Urdu language in poetry is also more earthy (tadbhava). E.g. use of “des” above as opposed to tatsama “desh”. And my view is that generally Urdu poetry does not make references to Quranic legends and straight-arms religion. Perhaps a faint echo of Persian poetic resistance to Arab conquest? Or maybe a more modern feature of the Leftist Progressive Writers’ Movement? Only proper daneshmandan-e Urdu can tell.
Urdu poetry has often been accused of being flowery.
Perhaps Fahmida Riaz was making a point in highlighting Adam and Eve’s daughter? In any case, it is not unusual for poets to use metaphors from their own culture and those that they assume their readers will be able to relate to. As for “richer legends”, that’s a subjective judgement.
Urdu poetry does sometimes use references from the Quran. Iqbal does this quite often, but even Faiz Sahab’s “Hum Dekhingay” is based on the religious concept of the day of judgement.
Yes I agree – RIP Fahmida Riaz
But I also found it a low blow to criticise “Urdu poetry”
We are both alien yet familiar. Accept us for what we are
// The poet could think only terms of Abel, Cain and other Semitic legends shows how cut off they are from the richer legends of India //
I was just thinking that the implication of cultural bias (if we drop the normative judgement part) of such a statement can only be measured by comparing with the poetic output of other cultures.
E.g. we know that a lot of Shakespearean metaphor was derived from his knowledge of the Bible. This has been generally true of the English language, even in completely secular and vernacular usage (cf. good samaritan, devil’s due, damned something etc).
Are English-speakers cut off from the Anglo-Saxon legends etc? Maybe a little. Their culture is not as suffused by Germanic/Norse myth as say an Icelander’s is. But it is not devoid of it either. Some of the biggest cultural successes of the 20c English language are the Lord of the Rings and Harry Potter universes – both deriving heavily from Old Saxon and Norse myth and metaphor.
I see no reason why Urdu culture cannot be like that.

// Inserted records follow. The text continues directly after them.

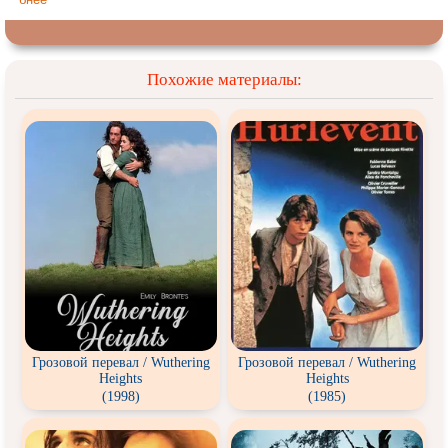
Похожие материалы:
Грозовой перевал / Wuthering
Грозовой перевал / Wuthering
Heights
Heights
(1998)
(1985)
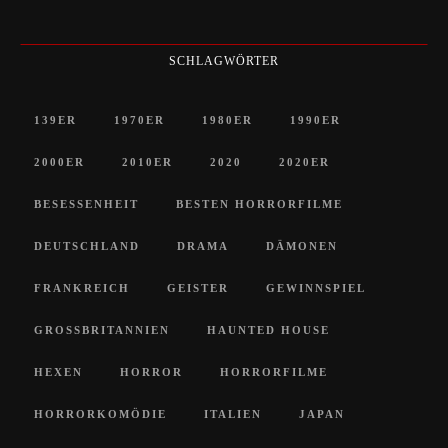
SCHLAGWÖRTER
139ER
1970ER
1980ER
1990ER
2000ER
2010ER
2020
2020ER
BESESSENHEIT
BESTEN HORRORFILME
DEUTSCHLAND
DRAMA
DÄMONEN
FRANKREICH
GEISTER
GEWINNSPIEL
GROSSBRITANNIEN
HAUNTED HOUSE
HEXEN
HORROR
HORRORFILME
HORRORKOMÖDIE
ITALIEN
JAPAN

Of course, what limits creativity of the Urdu poets and playwrights is not the richness (or lack thereof) of the source material they can draw from, but the limits on what they can/cannot say freely in the societies they inhabit. So long as South Asia is afflicted by gutter liberalism, the cultural output will remain limited.

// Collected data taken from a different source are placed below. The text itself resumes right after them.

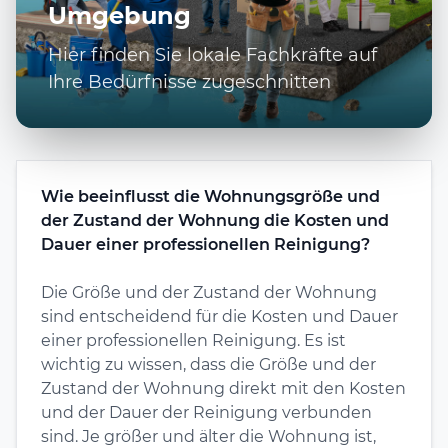
Umgebung
Hier finden Sie lokale Fachkräfte auf
Ihre Bedürfnisse zugeschnitten
Wie beeinflusst die Wohnungsgröße und
der Zustand der Wohnung die Kosten und
Dauer einer professionellen Reinigung?
Die Größe und der Zustand der Wohnung
sind entscheidend für die Kosten und Dauer
einer professionellen Reinigung. Es ist
wichtig zu wissen, dass die Größe und der
Zustand der Wohnung direkt mit den Kosten
und der Dauer der Reinigung verbunden
sind. Je größer und älter die Wohnung ist,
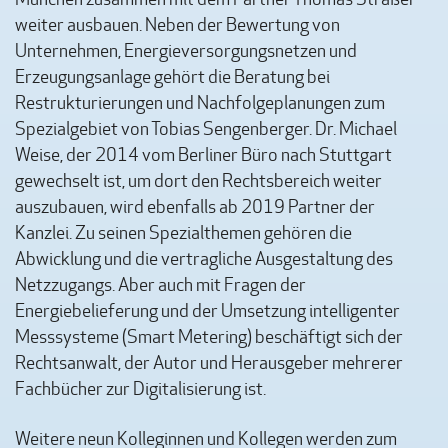
weiter ausbauen. Neben der Bewertung von
Unternehmen, Energieversorgungsnetzen und
Erzeugungsanlage gehört die Beratung bei
Restrukturierungen und Nachfolgeplanungen zum
Spezialgebiet von Tobias Sengenberger. Dr. Michael
Weise, der 2014 vom Berliner Büro nach Stuttgart
gewechselt ist, um dort den Rechtsbereich weiter
auszubauen, wird ebenfalls ab 2019 Partner der
Kanzlei. Zu seinen Spezialthemen gehören die
Abwicklung und die vertragliche Ausgestaltung des
Netzzugangs. Aber auch mit Fragen der
Energiebelieferung und der Umsetzung intelligenter
Messsysteme (Smart Metering) beschäftigt sich der
Rechtsanwalt, der Autor und Herausgeber mehrerer
Fachbücher zur Digitalisierung ist.
Weitere neun Kolleginnen und Kollegen werden zum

By the time if Shakespeare , pre Christian heritage was buried 6 feet deep. By 19th century Romantic movement laid claims on that heritage especially in Germany where Wagner operas based on Norse mythology was popular. With Britain unofficially post Christian, more pagan themes have been taken up.

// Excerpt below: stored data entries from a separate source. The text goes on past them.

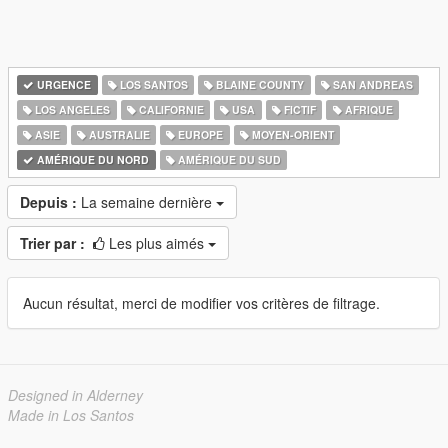
URGENCE
LOS SANTOS
BLAINE COUNTY
SAN ANDREAS
LOS ANGELES
CALIFORNIE
USA
FICTIF
AFRIQUE
ASIE
AUSTRALIE
EUROPE
MOYEN-ORIENT
AMÉRIQUE DU NORD
AMÉRIQUE DU SUD
Depuis :
La semaine dernière
Trier par :
Les plus aimés
Aucun résultat, merci de modifier vos critères de filtrage.
Designed in Alderney
Made in Los Santos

I do agree that Urdu has to “claim back” it’s Hindu heritage but it’s hard to do that when all the Brahmins & Banias fled it in the 19th century.
Even for myself it is easier to draw upon the symbology Mecca than Veda.
You are over-making your point. Much of Shakespeare’s subject material included pre-Christian Romans and also some Scandinavian, Scottish sagas (Hamlet, Macbeth etc) with non-Christian themes (witchcraft etc).
Also the whole dies of interpretation is that people pick the gamut of sources.
There is an argument that Persian & Urdu cinema goes deeper to circumvent societal restrictions.
I do think, as in all things, there is a golden mean between liberty and creativity.
At what level does one become decadent..
I think such golden means are chimeras. Human creativity is unbounded.
Decadence is a moral problem, i.e. being creative in a field which should be of lower priority.
There is no fixed “level” at which one becomes decadent; the level shifts as our moral philosophy improves. That is, as we understand moral choices better. And better morality itself is a function of freedom to know and criticize existing traditions and dogma.
So, paradoxically (or not) even to know if you are being decadent you need the liberty for being decadent.